» **Work order**:
Copy every entry exactly as it reads and exclude whatever pictures appear.

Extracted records
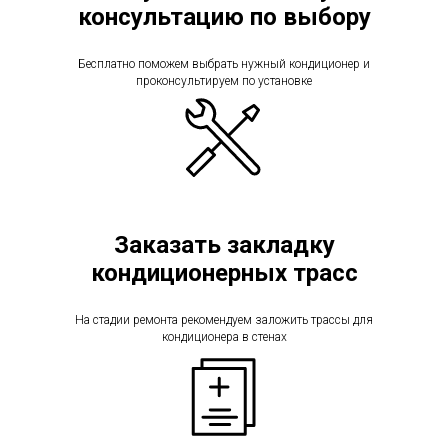
консультацию по выбору
Бесплатно поможем выбрать нужный кондиционер и
проконсультируем по установке
Заказать закладку
кондиционерных трасс
На стадии ремонта рекомендуем заложить трассы для
кондиционера в стенах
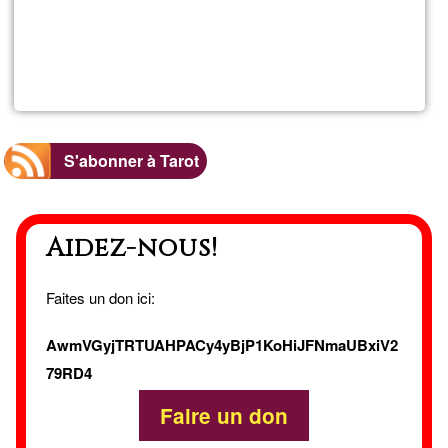
En savoir
plus
sur
Pau
S'abonner à Tarot
Aidez-nous!
Faites un don ici:
AwmVGyjTRTUAHPACy4yBjP1KoHiJFNmaUBxiV2
79RD4
Faire un don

» **Solution to this task**:
консультацию по выбору
Бесплатно поможем выбрать нужный кондиционер и
проконсультируем по установке
Заказать закладку
кондиционерных трасс
На стадии ремонта рекомендуем заложить трассы для
кондиционера в стенах
En savoir
plus
sur
Pau
S'abonner à Tarot
Aidez-nous!
Faites un don ici:
AwmVGyjTRTUAHPACy4yBjP1KoHiJFNmaUBxiV2
79RD4
Faire un don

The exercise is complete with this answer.